Something novel with drones or new medicine or similar will be on topic.

  • The ICJ is the world's highest court, and genocide cases are very rare. Their verdict, without any question, has "international significance". It's by far the most significant development in months.

    From the submission guidelines:

    > On-Topic: Anything that good hackers would find interesting.

    People here were clearly finding those stories interesting, as measured by upvotes and comments.

    > If they'd cover it on TV news, it's probably off-topic.

    US mainstream TV mostly declined to air South Africa's side of the case, as well as the actual verdict; opting instead to only air Israel's defense.

    > Something novel with drones or new medicine or similar will be on topic.

    "Something with drones" = on topic, but a plausible genocide verdict from the ICJ is not of "international significance" and therefore off topic... This isn't computing for me, sorry.

While those stories may be important, they are all off-topic for Hacker News. This is not a general news/discussion site, and there are other places on the internet to discuss those things. HN is explicitly set up to discourage stories which would incur flame-war-like political arguments.

Per the guidelines:

>What to Submit

>On-Topic: Anything that good hackers would find interesting. That includes more than hacking and startups. If you had to reduce it to a sentence, the answer might be: anything that gratifies one's intellectual curiosity.

>Off-Topic: Most stories about politics, or crime, or sports, or celebrities, unless they're evidence of some interesting new phenomenon [...] If they'd cover it on TV news, it's probably off-topic.

The latter two stories are not new phenomenon (the war has been ongoing), and the former, literally being a decision by a political body, falls squarely under "politics", and is highly likely to lead to nonproductive flamewars.
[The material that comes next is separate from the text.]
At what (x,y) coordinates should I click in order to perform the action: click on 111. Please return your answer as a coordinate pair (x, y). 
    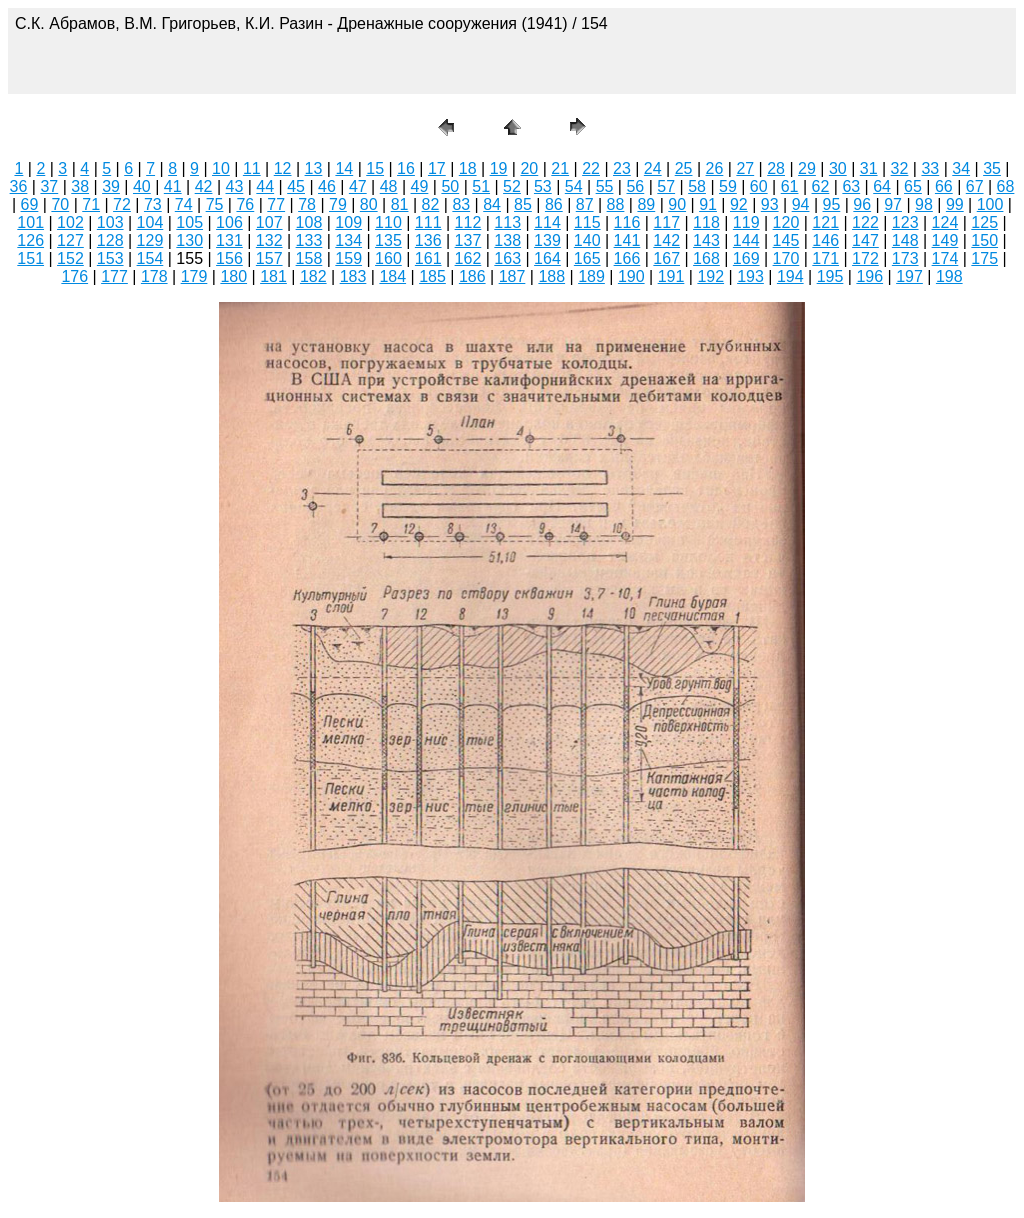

I don’t think these things, or even a lot or the other political topics are uninteresting. I’ll often still flag them, however, since I’m really very uninterested in what the HN crowd who responds to these sort of things have to say about it.

Part of this is because I’m European, and the whole “red vs blue” team sort or politics a lot of Americans seem to do these days is just silly, and often hateful. But part of it is also that we’re a bunch of people who know tech and business, but not international politics. I guess I could just ignore them, but I’d frankly rather they were kept to other places on the internet.